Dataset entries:
○ ○ ○ ○

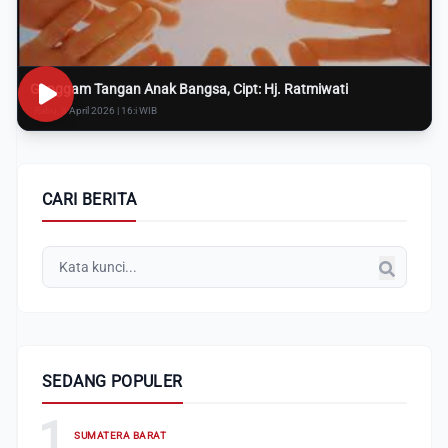
Genggam Tangan Anak Bangsa, Cipt: Hj. Ratmiwati
Rabu, 8 April 2026 | 16:i WIB
CARI BERITA
SEDANG POPULER
1
SUMATERA BARAT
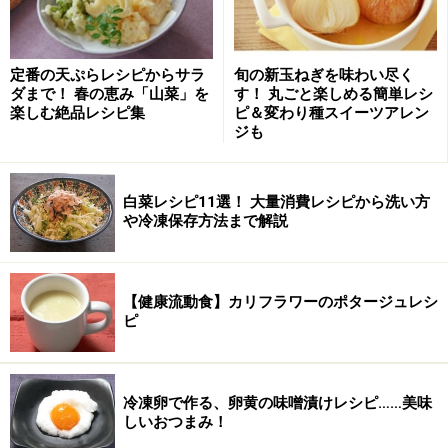
キャベツのロシア風煮込みの作り方・手順
定番の天ぷらレシピからサラ
旬の新玉ねぎを味わい尽く
■
キャベツとツナの煮込みを作る
ダまで！ 春の恵み「山菜」を
す！ 丸ごと楽しめる簡単レシ
楽しむ絶品レシピ集
ピ＆変わり種スイーツアレン
材料を切る
1
ジも
キャベツはザク切りに、玉ねぎは1cm厚の輪切りに、ミ
ニトマトは半分に切る。
白菜レシピ11選！ 大量消費レシピから洗い方
や冷凍保存方法まで解説
たまねぎが大きすぎるようであれば、半分に切る。
【健康流動食】カリフラワーのポタージュレシ
ピ
冷凍卵で作る、卵黄の味噌漬けレシピ……美味
しいおつまみ！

○ ○ ○ ○

== PROBLEM DETAILS ==
Write out all the data exactly, minus pictures.

== TASK SOLUTION ==
Genggam Tangan Anak Bangsa, Cipt: Hj. Ratmiwati
Rabu, 8 April 2026 | 16:i WIB
CARI BERITA
SEDANG POPULER
1
SUMATERA BARAT
キャベツのロシア風煮込みの作り方・手順
定番の天ぷらレシピからサラ
旬の新玉ねぎを味わい尽く
■
キャベツとツナの煮込みを作る
ダまで！ 春の恵み「山菜」を
す！ 丸ごと楽しめる簡単レシ
楽しむ絶品レシピ集
ピ＆変わり種スイーツアレン
材料を切る
1
ジも
キャベツはザク切りに、玉ねぎは1cm厚の輪切りに、ミ
ニトマトは半分に切る。
白菜レシピ11選！ 大量消費レシピから洗い方
や冷凍保存方法まで解説
たまねぎが大きすぎるようであれば、半分に切る。
【健康流動食】カリフラワーのポタージュレシ
ピ
冷凍卵で作る、卵黄の味噌漬けレシピ……美味
しいおつまみ！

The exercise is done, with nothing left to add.